New government rules - enforcement kicked in last month - require hospices to send doctors or nurse practitioners for face-to-face visits with Medicare patients who have been on hospice more than six months to certify that the patients are really sick enough to need the program. The new rules came in response to lengthening hospice stays as services expanded beyond cancer patients to those with slower-moving and less predictable illnesses like heart failure, Alzheimer's, and chronic obstructive pulmonary disease.
Government spending on hospice grew from $2.9 billion in 2000 to $10 billion in 2007, according to a 2009 report from MedPac, the Medicare Payment Advisory Commission that recommended the tougher stance on long stays. During those years, the number of hospice providers rose from 2,300 to 3,200, with most of the growth in for-profits.

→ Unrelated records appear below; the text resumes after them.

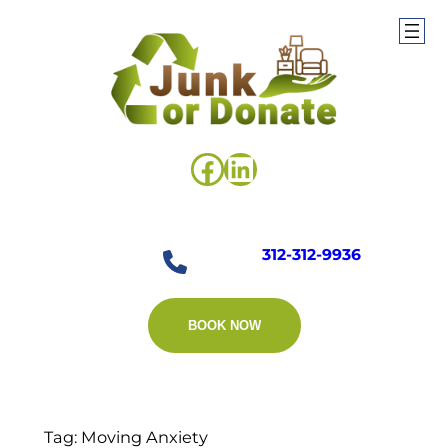
Skip
to
content
Facebook
LinkedIn
312-312-9936
BOOK NOW
Tag:
Moving Anxiety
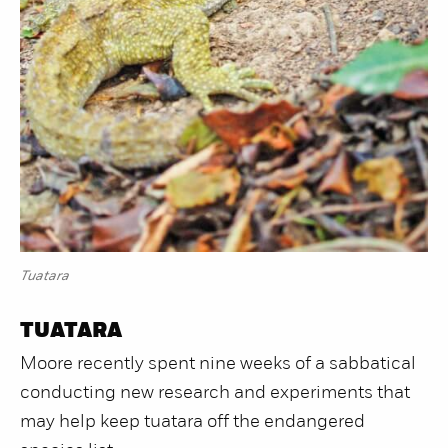
Tuatara
TUATARA
Moore recently spent nine weeks of a sabbatical
conducting new research and experiments that
may help keep tuatara off the endangered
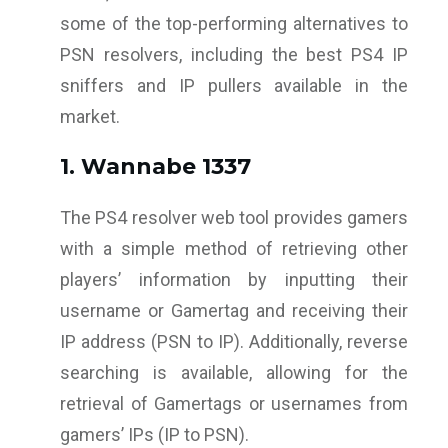
some of the top-performing alternatives to
PSN resolvers, including the best PS4 IP
sniffers and IP pullers available in the
market.
1. Wannabe 1337
The PS4 resolver web tool provides gamers
with a simple method of retrieving other
players’ information by inputting their
username or Gamertag and receiving their
IP address (PSN to IP). Additionally, reverse
searching is available, allowing for the
retrieval of Gamertags or usernames from
gamers’ IPs (IP to PSN).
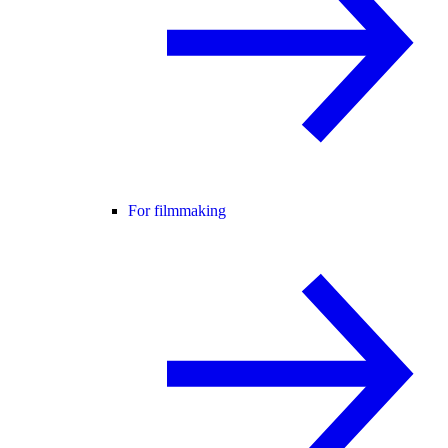
For filmmaking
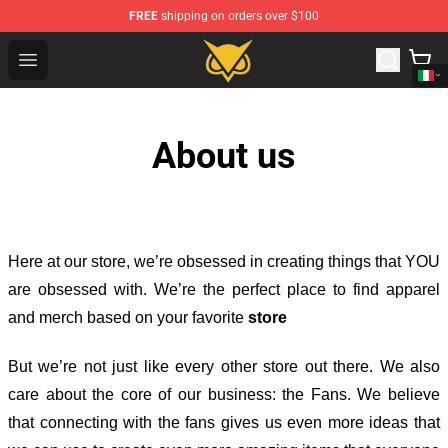
FREE
shipping on orders over $100
Vanossgaming Store - Official Vanossgaming Merchand
Open menu
About us
Here at our store
, we’re obsessed in creating things that YOU
are obsessed with. We’re the perfect place to find apparel
and merch based on your favorite
store
But we’re not just like every other store out there. We also
care about the core of our business: the Fans. We believe
that connecting with the fans gives us even more ideas that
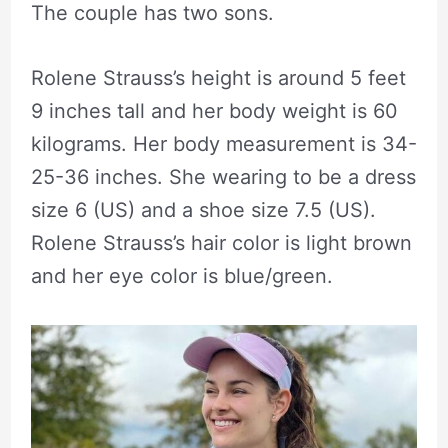
The couple has two sons.
Rolene Strauss’s height is around 5 feet
9 inches tall and her body weight is 60
kilograms. Her body measurement is 34-
25-36 inches. She wearing to be a dress
size 6 (US) and a shoe size 7.5 (US).
Rolene Strauss’s hair color is light brown
and her eye color is blue/green.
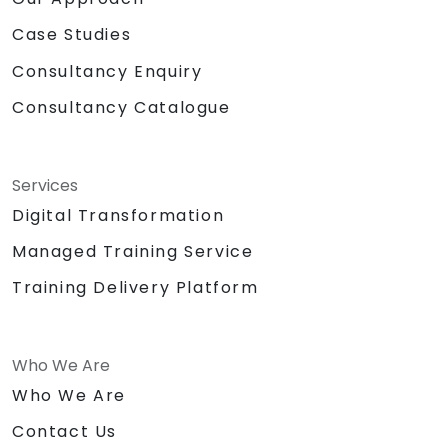
Case Studies
Consultancy Enquiry
Consultancy Catalogue
Services
Digital Transformation
Managed Training Service
Training Delivery Platform
Who We Are
Who We Are
Contact Us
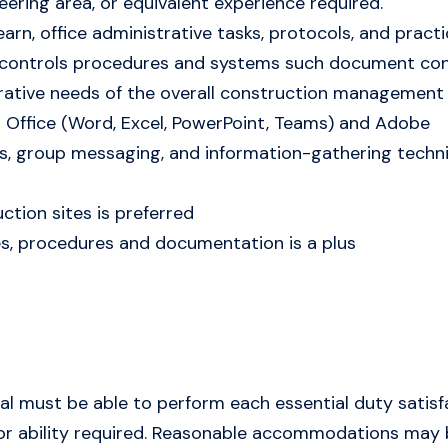
ring area, or equivalent experience required.
 learn, office administrative tasks, protocols, and pra
ect controls procedures and systems such document co
trative needs of the overall construction managemen
 Office (Word, Excel, PowerPoint, Teams) and Adobe
ails, group messaging, and information-gathering techn
ction sites is preferred
es, procedures and documentation is a plus
dual must be able to perform each essential duty satisf
d/or ability required. Reasonable accommodations may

MedPac said that hospice is most profitable during long stays, which "may have led to inappropriate utilization of the benefit among some hospices." While the median length of stay has remained steady at about two weeks, the longest stays have gotten longer. The agency estimated that, in about 6 percent of hospices, 40 percent or more of stays exceed 180 days.
The longer stays, MedPac said, blur the distinction between true hospice and long-term care.
Area hospices say the new rules have forced them to hire more doctors and nurse practitioners. Because reimbursements haven't gone up, that's squeezing their budgets. Although few patients actually are dropped from hospice, the new visits also are scaring families that rely on hospice to help them with the arduous work of caring for the dying at home.